The world of the nineteenth century also had its common language, with science for its grammar and progress for its syntax. And the men of the nineteenth century were no less bold than those of the plain of Shinar in their scheme for the building of a great city. The time has now come when they no longer understand one another; the plans for the great world-community are abandoned, the citizens of the world are dispersed.

The confusion of tongues came so quickly upon the twentieth century that the consequences were upon us almost before the fact itself was known. As Germany entered the Third Reich, Germans ceased to understand each other. The ordinary medium of speech and writing ceased to function as a means of communication. Then the censorship clamped down, and it became impossible even to seek for understanding. Yet the Nazi dictatorship was only one of a series of acts that sent the world reeling into its cultural crisis.

Those who prepared the way for this debacle were supremely innocent in their intentions. They were men like Bergson, James, Vaihinger, Pareto, Sorel, Spengler, and even Sir James Frazer with his “Golden Bough.” Some were merely seeking a new highway to truth—by intuition rather than by reason; some asked only for a new test of truth—the test of practicality; some were bravely seeking to give a more profound interpretation to other cultures by accepting for purposes of the discourse the beliefs that prevailed in those cultures. They ended by betraying truth itself. For truth became a variable, determined by a personal equation, a problem, or a culture. As the prestige of truth fell, the prestige of myth rose, The word “myth” to the nineteenth century meant a naive and fanciful tale; to the twentieth century it came to mean a primordial substance from which the stuff of all ideas may be drawn. Men began to talk of the myth of science, the Christian myth, the myth of the nation, the myth of socialism, the myth of the general strike.

These developments in the field of metaphysics are not, as they might seem, removed from importance in everyday life. Upon them have fed the Luthers, the Calvins, the Rousseaus of the contemporary world. The Russian university student today takes a required course in “dialectical materialism,” just as the American high school student takes his required course in civics. The Fascists and the Nazis have official philosophers, Gentile and Rosenberg, whose metaphysical conceptions are incorporated in the imposed culture of the state. The great leaders who set the world on its new course at the close of the World War were, most of them, philosophers. Lenin had hammered out his thought on “empiro-criticism,” Balfour on the foundations of belief. Smuts wrote on metaphysics, Masaryk taught it, and Clemenceau left as his legacy a rear-guard defence of positivism. Woodrow Wilson, whatever his reputation for interest in pure theory, was less preoccupied than his distinguished confreres with the specifically metaphysical problems that the nineteenth century left to the twentieth, yet he was in a measure a philosopher too.
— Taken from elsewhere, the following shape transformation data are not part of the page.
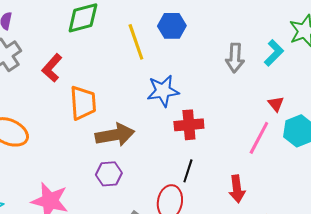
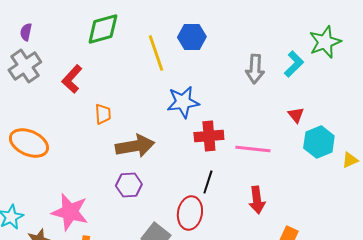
orange trapezoid: (83, 103) -> (103, 114), size x0.6
pink line: (259, 138) -> (253, 149), moved, turned 68

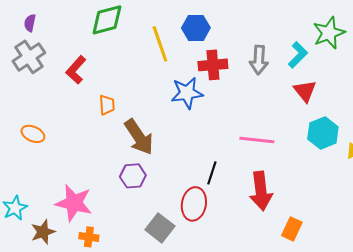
red triangle: (296, 115) -> (305, 91), moved, size x1.4
red cross: (209, 136) -> (213, 65), moved
orange ellipse: (29, 143) -> (33, 134), size x0.6
brown arrow: (135, 146) -> (139, 137), turned 66
red arrow: (257, 200) -> (261, 191), size x1.4

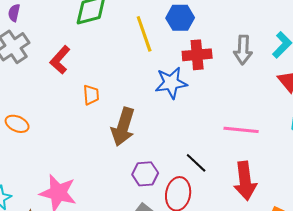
brown arrow: (139, 137) -> (123, 127), turned 51
black line: (212, 173) -> (196, 163), turned -65
purple hexagon: (133, 176) -> (145, 174), moved

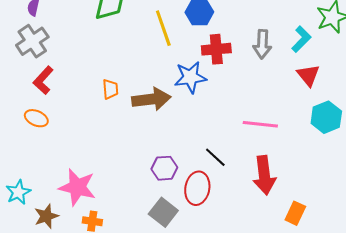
red L-shape: (60, 60) -> (43, 80), moved
brown arrow: (123, 127) -> (151, 99), moved, turned -114

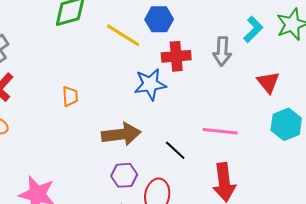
yellow line: (163, 28) -> (123, 35), turned -39
cyan L-shape: (301, 39) -> (253, 29), moved
brown arrow: (151, 99) -> (121, 134), moved
black line: (215, 157) -> (175, 150), moved

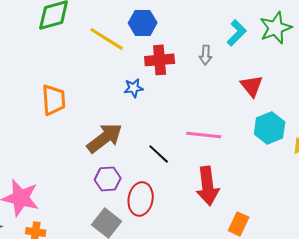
gray arrow: (222, 51) -> (206, 55), size x0.7
blue star: (150, 84) -> (134, 88), size x0.6
orange trapezoid: (70, 96) -> (54, 100), size x1.5
brown arrow: (121, 134) -> (105, 138), turned -30

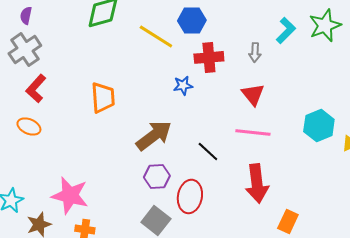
red triangle: (252, 86) -> (253, 94), moved

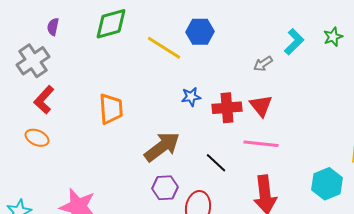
purple semicircle: (26, 15) -> (53, 27), moved
green star: (325, 25) -> (333, 37), size x0.6
gray arrow: (255, 52) -> (263, 64), turned 54
red cross: (209, 57) -> (227, 108), moved
cyan hexagon: (319, 125) -> (327, 184), moved

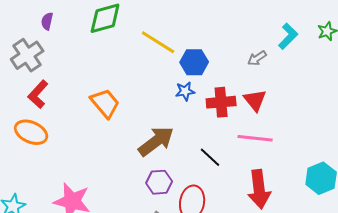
blue hexagon: (200, 32) -> (194, 62), moved
orange trapezoid: (111, 109) -> (105, 103), turned -36
orange ellipse: (37, 138) -> (31, 132), size x1.4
Only Venizelos and Lloyd George, among the most influential men of the year 1919, were not in some sense active practitioners in the field of philosophy.
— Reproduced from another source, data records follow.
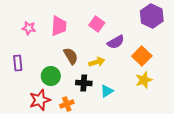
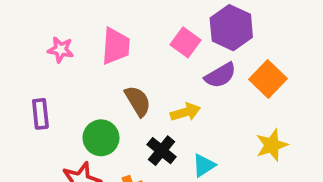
purple hexagon: (152, 16) -> (231, 28), moved
orange square: (142, 56) -> (268, 79), moved
black cross: (84, 83) -> (162, 151), turned 35

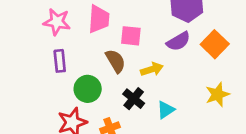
pink square: (185, 42) -> (131, 36), moved, turned -30
pink star: (61, 50) -> (57, 22), size x1.4
purple rectangle: (40, 114) -> (60, 61), moved

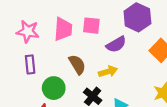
pink square: (131, 36) -> (91, 26), moved
purple semicircle: (178, 41) -> (116, 44), moved

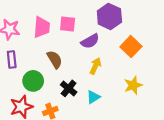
yellow arrow: (108, 72) -> (95, 66), moved, turned -49

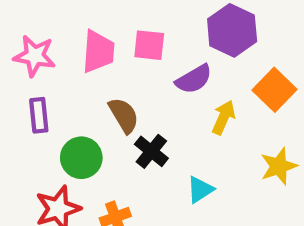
yellow arrow: (95, 66) -> (224, 117), moved
black cross: (69, 88) -> (151, 151), moved

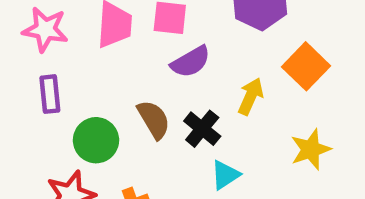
purple semicircle: (194, 79) -> (191, 62), moved
brown semicircle: (124, 115) -> (154, 119), moved
black cross: (151, 151) -> (202, 129), moved

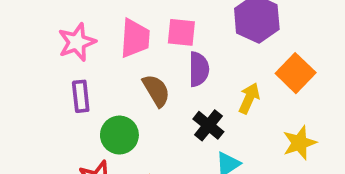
pink star: (45, 29) -> (77, 42), turned -30
purple semicircle: (191, 62) -> (199, 69), turned -60
brown semicircle: (154, 119) -> (156, 91), moved

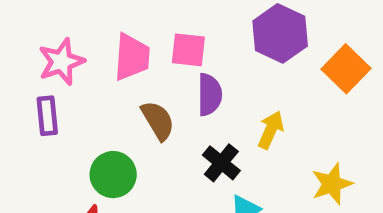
orange square: (296, 73) -> (346, 69), moved
purple rectangle: (81, 96) -> (47, 116), moved

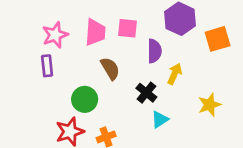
orange square: (346, 69) -> (218, 39), turned 30
purple semicircle: (210, 95) -> (154, 51), moved

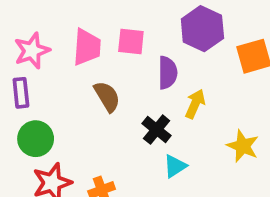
green circle: (85, 99) -> (36, 139), moved
yellow star: (210, 105) -> (243, 146), turned -30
The World War not only brought to the top statesmen who were philosophers; it also brought the professional philosophers down from their intellectual pedestals. In every country these men used their high talents to give to the “issues” of the war a cosmic significance. They proved that the iniquities of the adversary had been present all along as implications of a national philosophy and culture, and that the triumph of their own party was necessary in the ethical scheme of the universe. Immediately upon the outbreak of hostilities, Bergson discovered that the war was a conflict between “life” and “matter,” with the Entente powers ranged on the side of life and the Central Powers defending matter. Scheler proclaimed that English philosophy and character were alike manifestations of cant; San-tayana wrote of “egotism in German philosophy”; and the gentle Josiah Royce, himself deeply in debt to Hegel, reached the conclusion that “Germany is the willful and deliberate enemy of the human race; it is open to any man to be a pro-German who shares this enmity.” The philosophers were making a Great Schism out of a mere political conflict. Then, as if to make a permanent record of the prostitution of the philosophic art, the victorious governments issued to each soldier in their armies a bronze medal with the inscription, “Great War for Civilization.”
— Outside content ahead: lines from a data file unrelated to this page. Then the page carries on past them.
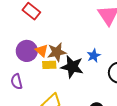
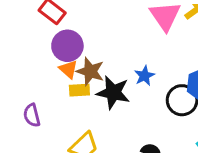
purple circle: (27, 51) -> (67, 46), moved
brown star: (57, 52) -> (90, 71), turned 30

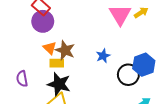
purple circle: (67, 46) -> (43, 21), moved
black star: (113, 93) -> (59, 84), moved

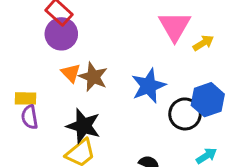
yellow arrow: (141, 12) -> (203, 43), moved
blue star: (103, 56) -> (148, 86), size x1.6
yellow rectangle: (57, 63) -> (26, 98), moved

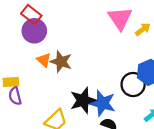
blue star: (148, 86) -> (103, 103), moved, turned -30
black star: (83, 126) -> (83, 100), moved, turned -30

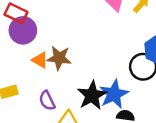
purple semicircle: (15, 96) -> (47, 101), moved
blue star: (103, 103) -> (114, 94), turned -30

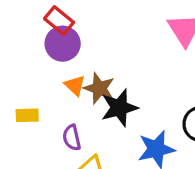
black star: (92, 95) -> (119, 108), moved

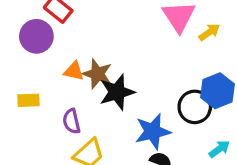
purple circle: (63, 44) -> (36, 36), moved
orange triangle: (75, 85) -> (74, 71), turned -30

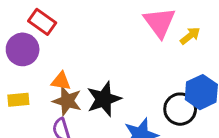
brown star: (97, 74) -> (67, 101), moved
yellow rectangle: (29, 100) -> (18, 100), moved

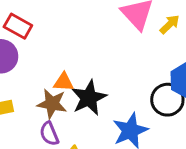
orange triangle: (61, 81) -> (64, 82), moved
Philosophy never recovered from its war experience. The international journal literature was re-established, the professors resumed their exchanges, the old problems were still mooted in the old way in class room and seminar, and among the scholars themselves it appeared that the old international society of the intellect would take a new lease on life. But a new relationship with the public had been created. The masses had been induced to taste of the fruit of the tree. War-time vulgarizations were followed by post-war vulgarizations, and ideologies took the place of ideas. The confusion of tongues did not begin at the bottom, among the unlettered, the ignorant, and the naive. It began at the top, among the cultured and sophisticated. It spread downward among populations who were taught to accept philosophies as they were taught to buy war bonds. And there it did not end when the war was over.

The post-war world fell heir to a highly developed apparatus for the propagation of ideologies among the masses. Universal literacy had combined with the linotype, the rotary press, and woodpulp paper to create modern journalism. The use of color in the graphic arts culminated in a poster art that could in the space of a few months set up an iconography as elaborate as that which the medieval church created through generations. Advertising, as an adjunct to competitive business, had played with these media; war propaganda made them its own. Then, in the post-war era, radio was added to the equipment. Public education, organized sports and entertainment were brought into line. The apparatus for the control of opinion can now be tuned like a great organ and made to play whatever music is written in the score. And the modern political police, superior to the police of Joseph Fouche as a Ford factory exceeds in efficiency the establishment of James Watt, can prevent all dissonances and discords.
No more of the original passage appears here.